Plantear preguntas de Investigacion 1


En el comienzo está el asombro
El ser humano ha sido definido como “simio desnudo”, como “animal racional”, como
“animal que fabrica instrumentos”, como “ser dotado de conciencia”... Pero, con toda justicia,
puede definírselo también como “animal que hace preguntas”. En un sentido muy profundo, la
capacidad de hacer preguntas se encuentra en la base de la condición humana.
Los seres humanos no hacemos preguntas por capricho: las hacemos porque la realidad nos
produce asombro, porque la existencia no nos deja indiferentes. “La filosofía nace del asombro”,
decía Aristóteles; con ello quería decir que todo el conocimiento de que es capaz el ser humano sólo
puede desarrollarse porque la realidad, al suscitar nuestra admiración, al despertar nuestra curiosidad,
nos genera inquietudes y preguntas.
¿Por qué las manzanas no caen para arriba? ¿Cómo se vería el universo si viajáramos en un
rayo de luz? ¿Por qué sólo existen dos sexos y no cinco? ¿Por qué los aztecas no conquistaron
Europa? Preguntas como éstas revelan que la realidad no está simplemente dada: está llena de
problemas fascinantes, de rompecabezas que desafían el intelecto. Por eso el primer paso en el
planteamiento de preguntas consiste en abrir los ojos ante el carácter esencialmente problemático de
la realidad.
Abrir los ojos a la realidad no es sencillo. El asombro es una flor que se marchita con
facilidad. Y se marchita porque, a fuerza de costumbre, la realidad se vuelve plana y aburrida, o
porque se piensa que sólo lo sobrenatural es motivo de admiración. Pero el asombro genuino nace
de captar la realidad tal como es, plena de riqueza y variedad, y al mismo tiempo descubrir que las
cosas no son sólo lo que aparentan ser. Como decía Chesterton, “lo admirable no es que el sol no
salga un día, sino que salga todos los días”. El asombro nos acecha en todas partes; no hay esquina
de la realidad, por humilde que sea, que no pueda suscitarlo.

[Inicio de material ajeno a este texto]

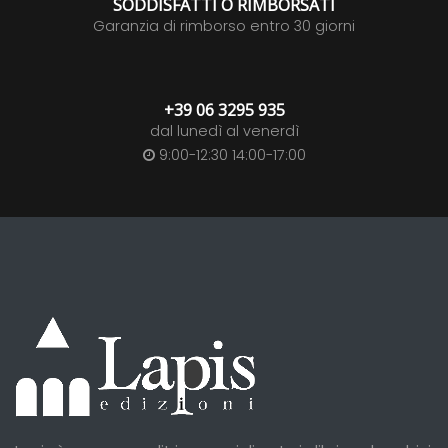
SODDISFATTI O RIMBORSATI
Garanzia di rimborso entro 30 giorni
+39 06 3295 935
dal lunedì al venerdì
9:00-12:30 14:00-17:00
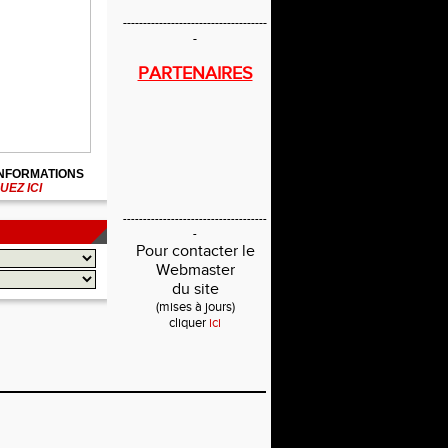
------------------------------------
-
PARTENAIRES
INFORMATIONS
UEZ ICI
------------------------------------
-
Pour contacter le
Webmaster
du site
(mises à jours)
cliquer
ici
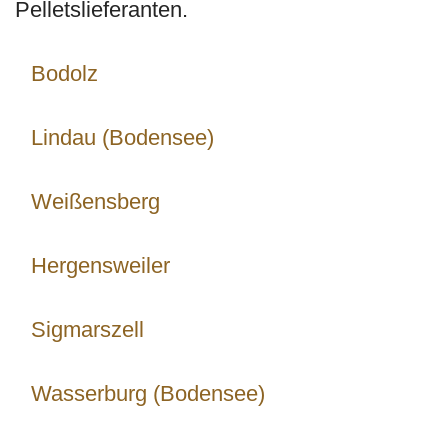
Pelletslieferanten.
Bodolz
Lindau (Bodensee)
Weißensberg
Hergensweiler
Sigmarszell
Wasserburg (Bodensee)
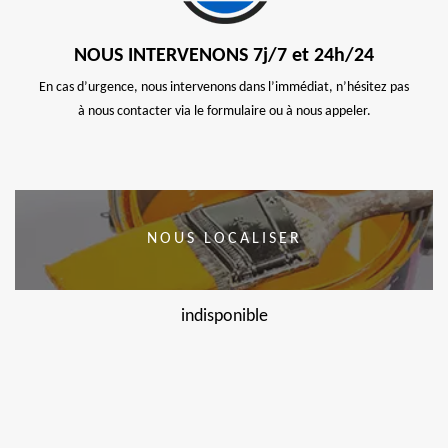
NOUS INTERVENONS 7j/7 et 24h/24
En cas d’urgence, nous intervenons dans l’immédiat, n’hésitez pas
à nous contacter via le formulaire ou à nous appeler.
NOUS LOCALISER
indisponible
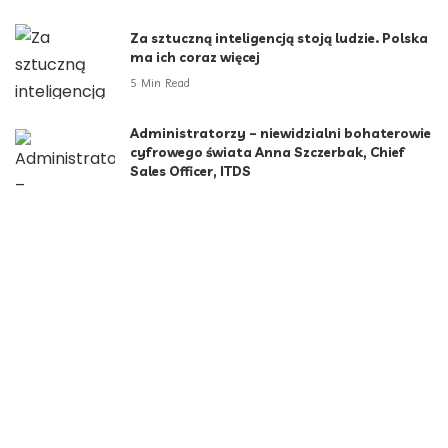
Za sztuczną inteligencją stoją ludzie. Polska
ma ich coraz więcej
5 Min Read
Administratorzy – niewidzialni bohaterowie
cyfrowego świata Anna Szczerbak, Chief
Sales Officer, ITDS
2 Min Read
Kategorie
Aktualności
790
Biznes i Finanse
264
Dom i ogród
166
Moda i styl
73
Motoryzacja
108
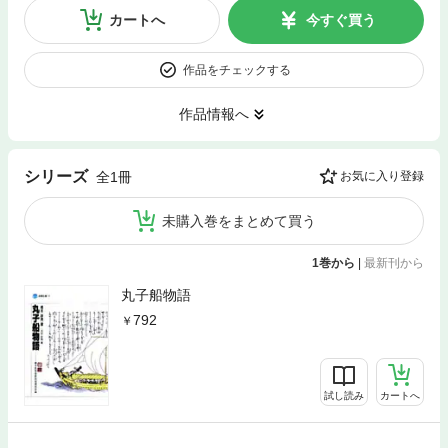
カートへ
今すぐ買う
作品をチェックする
作品情報へ
シリーズ
全1冊
お気に入り登録
未購入巻をまとめて買う
1巻から
|
最新刊から
丸子船物語
792
試し読み
カートへ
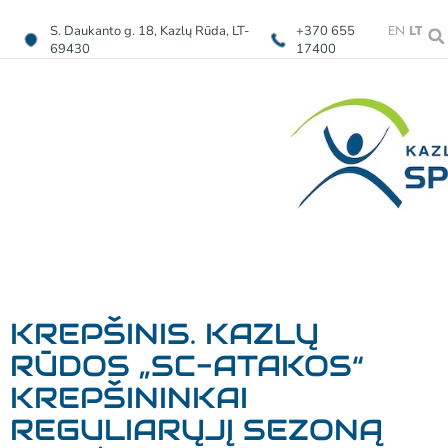
EN
LT
S. Daukanto g. 18, Kazlų Rūda, LT-
+370 655
69430
17400
KREPŠINIS. KAZLŲ
RŪDOS „SC-ATAKOS“
KREPŠININKAI
REGULIARŲJĮ SEZONĄ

Luego, vienen las preguntas
El asombro por sí solo no basta: hay que precisar los problemas y formular las preguntas
respectivas. Sólo mediante la búsqueda de solución a los problemas el asombro se transforma en
conocimiento y así como sentir asombro no es cosa de magia, plantear preguntas tampoco lo es; en
todas las áreas del saber hay temas interesantes de investigación.

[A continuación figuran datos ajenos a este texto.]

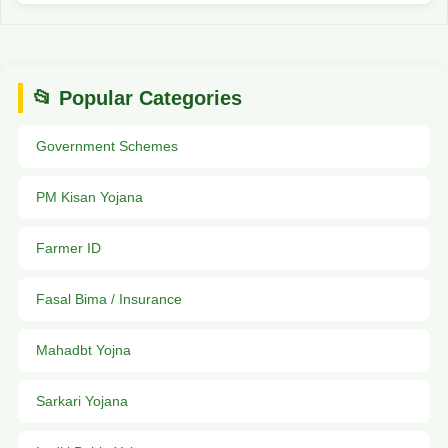
📂 Popular Categories
Government Schemes
PM Kisan Yojana
Farmer ID
Fasal Bima / Insurance
Mahadbt Yojna
Sarkari Yojana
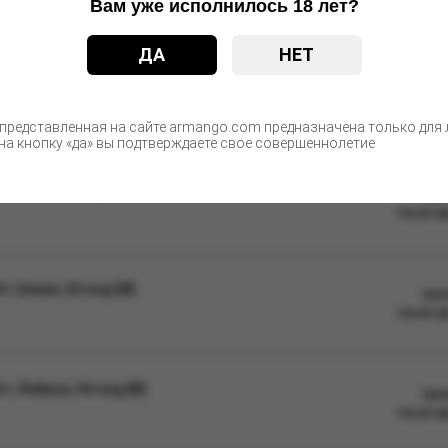
Вам уже исполнилось 18 лет?
ые изменения в дизайне упаковки. Качественные характеристики
ДА
НЕТ
С этим товаром покупают
 представленная на сайте armango.com предназначена только для л
а кнопку «да» вы подтверждаете свое совершеннолетие
 г, Ледяной арбуз, Zero (М)
Цен
после а
, Банан, Strong (М)
Цен
после а
г, Фейхоа, Strong (М)
Цен
после а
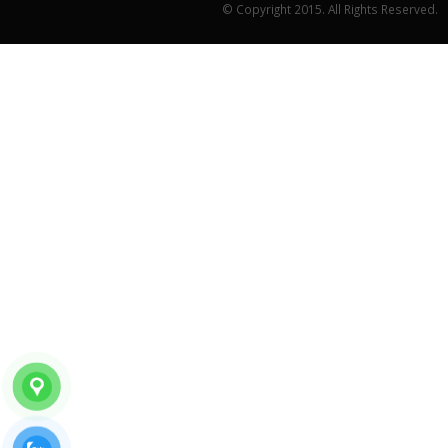
© Copyright 2015. All Rights Reserved.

La etimología indica que “investigar” es “seguir las huellas” de un problema. No existe una
diferencia esencial entre los problemas de la vida diaria y los de la investigación científica. “¿Qué hay
que hacer para conseguir un buen empleo?” o “¿Cómo evaluar el desempeño financiero de una
empresa?” son problemas legítimos; “¿Cómo se comportan las partículas subatómicas?” o “¿Cuáles
son los efectos de la globalización en la estructura de la sociedad?” también lo son.
Lo importante es identificar el problema y plantear la pregunta correspondiente. En la
investigación académica, encontrar un problema es hallar una mina de oro: si las preguntas derivadas
son significativas y pertinentes, pueden motivar años de trabajo fecundo.